In early December 1966, the TJ pulled into Guam for an overnight fuel stop on our way to Vietnam. In a single day there, we lost all of our rated cooks. Our first class and leader left on emergency leave to care for his family, the second class had a heart attack and was transferred to the hospital, and the third class was transferred under normal conditions.
Needless to say, we were in deep trouble without any trained cooks. Into the void came SKC Duffy, who had been a baker, and a first class shipfitter, whose parents owned and operated an Italian restaurant in Buffalo, NY. These two did a great job feeding the crew, with mostly Italian food, for the next 3-4 weeks until help arrived.
The down side of the story is that we lost any degree of cost control in December and had to “adjust” the December 30 quarterly report to avoid reporting a cost overrun.

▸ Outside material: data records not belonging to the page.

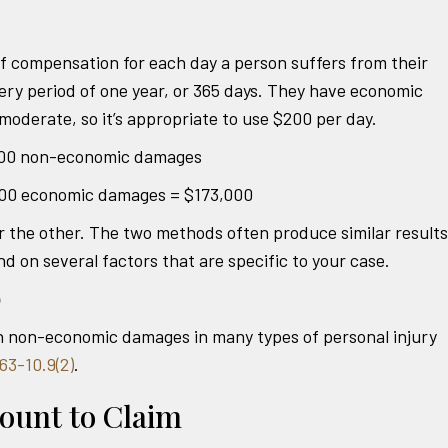
 compensation for each day a person suffers from their
very period of one year, or 365 days. They have economic
oderate, so it’s appropriate to use $200 per day.
,000 non-economic damages
00 economic damages = $173,000
or the other. The two methods often produce similar results
on several factors that are specific to your case.
p
n non-economic damages in many types of personal injury
63-10.9(2)
.
ount to Claim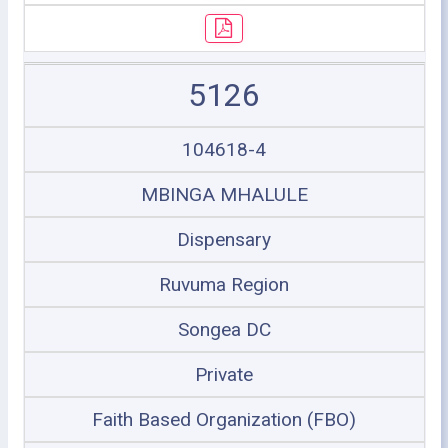
5126
104618-4
MBINGA MHALULE
Dispensary
Ruvuma Region
Songea DC
Private
Faith Based Organization (FBO)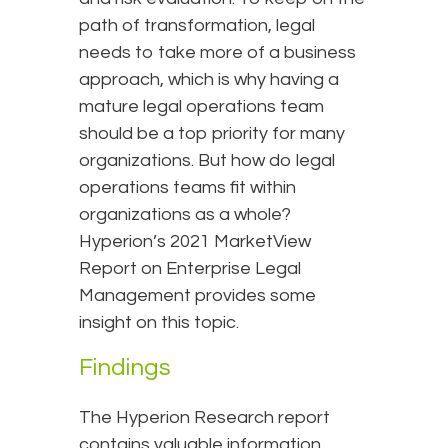
path of transformation, legal
needs to take more of a business
approach, which is why having a
mature legal operations team
should be a top priority for many
organizations. But how do legal
operations teams fit within
organizations as a whole?
Hyperion’s 2021 MarketView
Report on Enterprise Legal
Management provides some
insight on this topic.
Findings
The Hyperion Research report
contains valuable information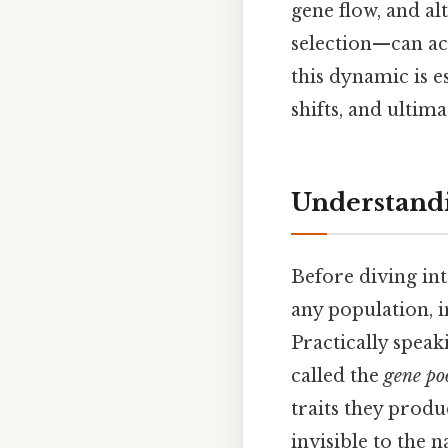
gene flow, and a
selection—can ac
this dynamic is e
shifts, and ultima
Understandi
Before diving int
any population, i
Practically speak
called the
gene po
traits they prod
invisible to the 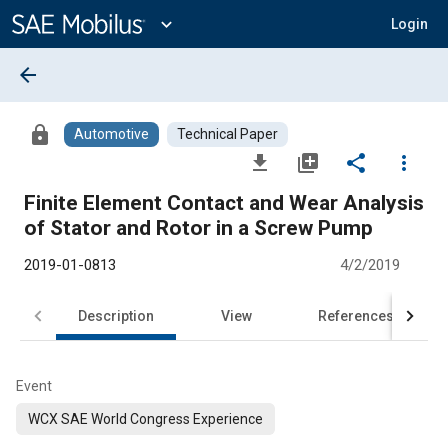
Main
Content
expand_more
Login
arrow_back
lock
Automotive
Technical Paper
file_download
library_add
share
more_vert
Finite Element Contact and Wear Analysis
of Stator and Rotor in a Screw Pump
2019-01-0813
4/2/2019
Description
View
References
Event
WCX SAE World Congress Experience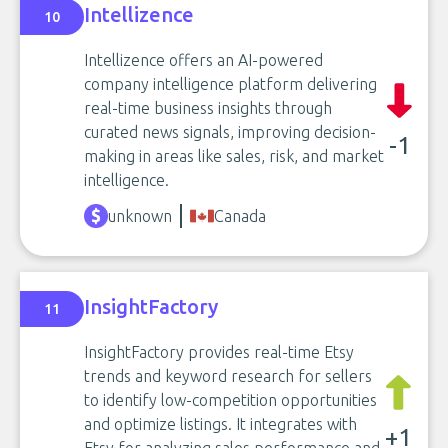
Intellizence
10
Intellizence offers an AI-powered
company intelligence platform delivering
real-time business insights through
curated news signals, improving decision-
-1
making in areas like sales, risk, and market
intelligence.
unknown
Canada
InsightFactory
11
InsightFactory provides real-time Etsy
trends and keyword research for sellers
to identify low-competition opportunities
and optimize listings. It integrates with
+1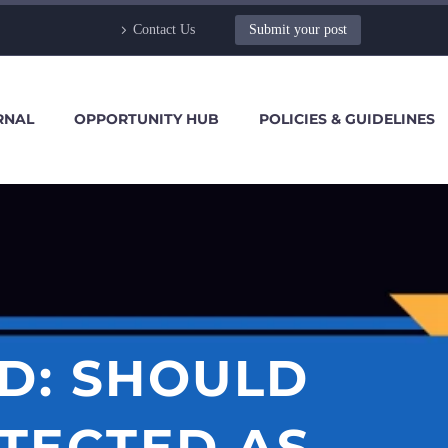
Contact Us
Submit your post
RNAL
OPPORTUNITY HUB
POLICIES & GUIDELINES
D: SHOULD
OTECTED AS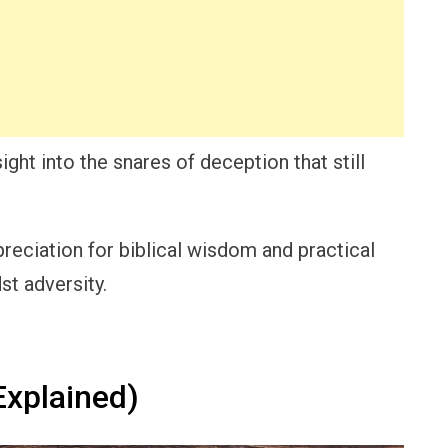
sight into the snares of deception that still
reciation for biblical wisdom and practical
st adversity.
xplained)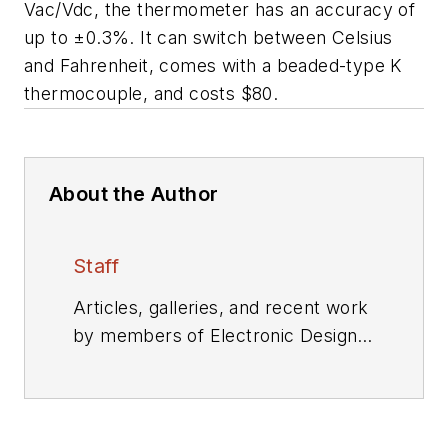
Vac/Vdc, the thermometer has an accuracy of
up to ±0.3%. It can switch between Celsius
and Fahrenheit, comes with a beaded-type K
thermocouple, and costs $80.
About the Author
Staff
Articles, galleries, and recent work
by members of Electronic Design's
editorial staff.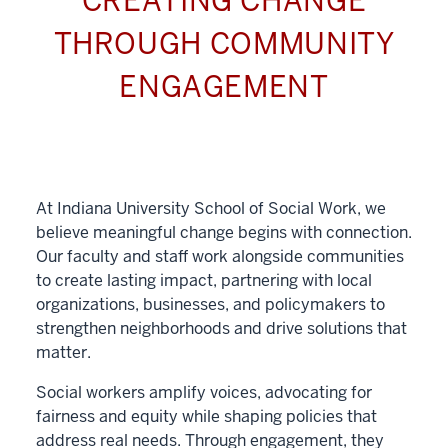
CREATING CHANGE
THROUGH COMMUNITY
ENGAGEMENT
At Indiana University School of Social Work, we
believe meaningful change begins with connection.
Our faculty and staff work alongside communities
to create lasting impact, partnering with local
organizations, businesses, and policymakers to
strengthen neighborhoods and drive solutions that
matter.
Social workers amplify voices, advocating for
fairness and equity while shaping policies that
address real needs. Through engagement, they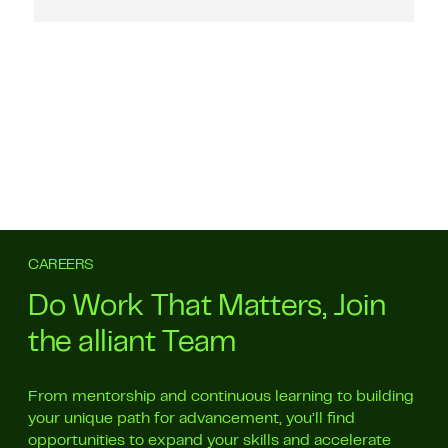
CAREERS
Do Work That Matters, Join
the alliant Team
From mentorship and continuous learning to building
your unique path for advancement, you’ll find
opportunities to expand your skills and accelerate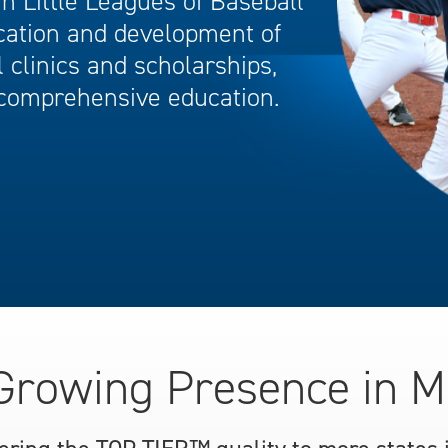
 Little Leagues of Baseball
cation and development of
 clinics and scholarships,
comprehensive education.
Growing Presence in M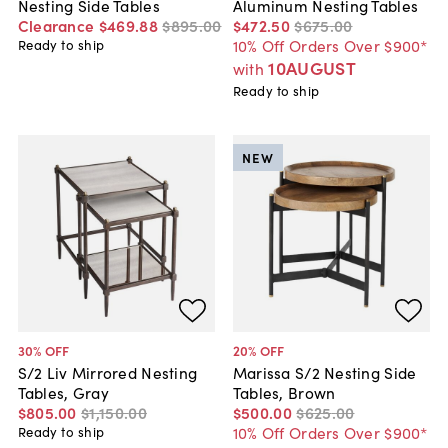
Nesting Side Tables
Aluminum Nesting Tables
Clearance
$469
.
88
$895
.
00
$472
.
50
$675
.
00
10% Off Orders Over $900*
Ready to ship
10AUGUST
with
Ready to ship
NEW
30
% OFF
20
% OFF
S/2 Liv Mirrored Nesting
Marissa S/2 Nesting Side
Tables, Gray
Tables, Brown
$805
.
00
$1,150
.
00
$500
.
00
$625
.
00
10% Off Orders Over $900*
Ready to ship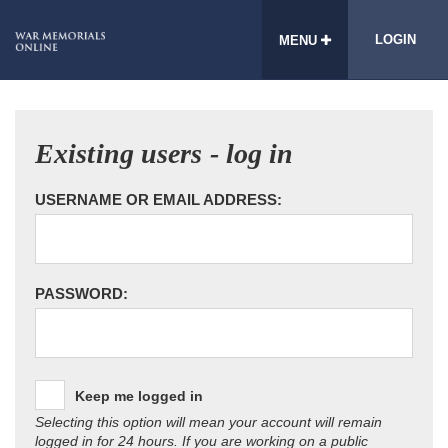
LOGIN
MENU
Existing users - log in
USERNAME OR EMAIL ADDRESS:
PASSWORD:
Keep me logged in
Selecting this option will mean your account will remain
logged in for 24 hours. If you are working on a public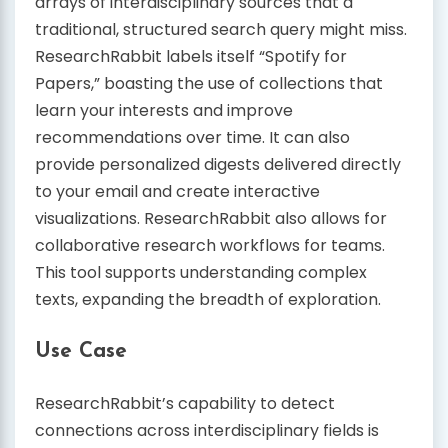
arrays of interdisciplinary sources that a
traditional, structured search query might miss.
ResearchRabbit labels itself “Spotify for
Papers,” boasting the use of collections that
learn your interests and improve
recommendations over time. It can also
provide personalized digests delivered directly
to your email and create interactive
visualizations. ResearchRabbit also allows for
collaborative research workflows for teams.
This tool supports understanding complex
texts, expanding the breadth of exploration.
Use Case
ResearchRabbit’s capability to detect
connections across interdisciplinary fields is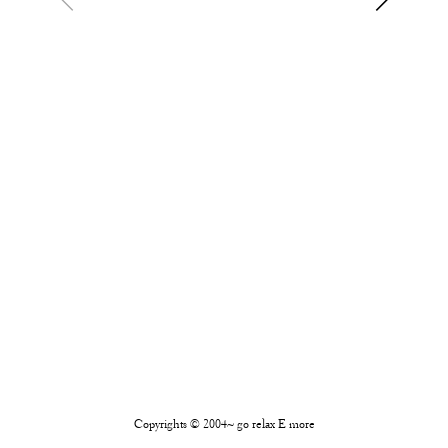
Copyrights © 2004~ go relax E more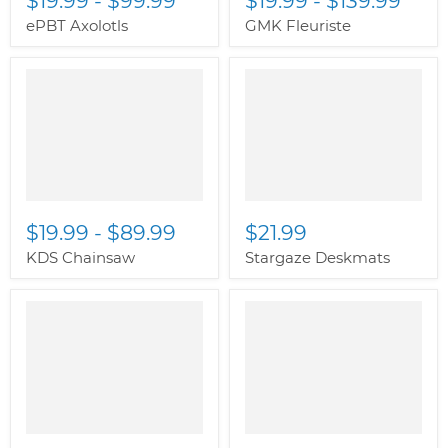
$19.99
-
$99.99
$19.99
-
$139.99
ePBT Axolotls
GMK Fleuriste
" class="productitem--
image-alternate">
"
class="productitem--
image-primary">
$19.99
-
$89.99
$21.99
KDS Chainsaw
Stargaze Deskmats
" class="productitem--
image-alternate">
"
class="productitem--
image-primary">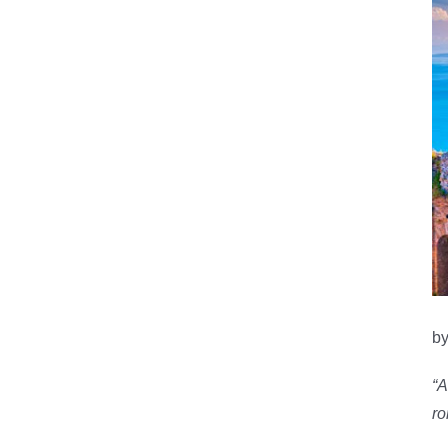
by
“A
ro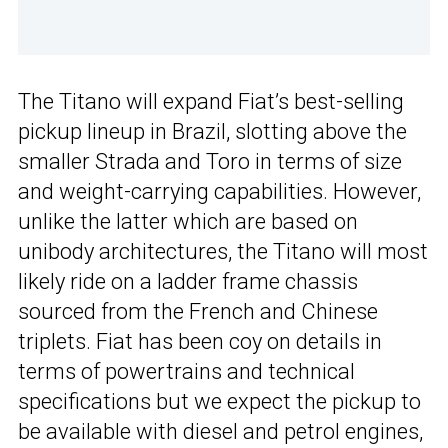
The Titano will expand Fiat’s best-selling
pickup lineup in Brazil, slotting above the
smaller Strada and Toro in terms of size
and weight-carrying capabilities. However,
unlike the latter which are based on
unibody architectures, the Titano will most
likely ride on a ladder frame chassis
sourced from the French and Chinese
triplets. Fiat has been coy on details in
terms of powertrains and technical
specifications but we expect the pickup to
be available with diesel and petrol engines,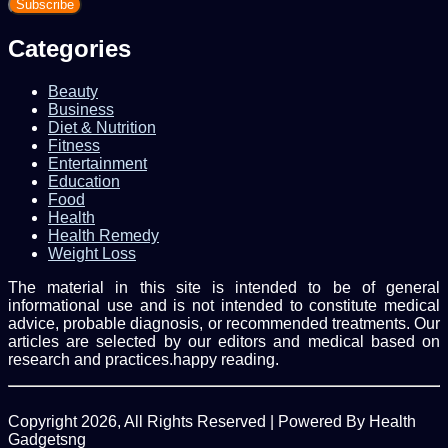
Email
address
Categories
Beauty
Business
Diet & Nutrition
Fitness
Entertainment
Education
Food
Health
Health Remedy
Weight Loss
The material in this site is intended to be of general
informational use and is not intended to constitute medical
advice, probable diagnosis, or recommended treatments. Our
articles are selected by our editors and medical based on
research and practices.happy reading.
Copyright 2026, All Rights Reserved | Powered By Health
Gadgetsng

The idea was to get the books back in line by June 30 end of year, an idea that became very difficult while feeding a very active crew.
Several months later the TJ took several hits while operating off the North Vietnam coast, one of which was a direct hit in the Supply office. The office was a total mess, with shrapnel riddling almost all of our records. But the records for food service were in my stateroom, where they were reviewed daily while worrying about the cost overrun. The first thing I did that memorable day, after securing from General Quarters, was to throw the food service records over the side. We then reported that the records were lost to enemy gunfire. Problem solved.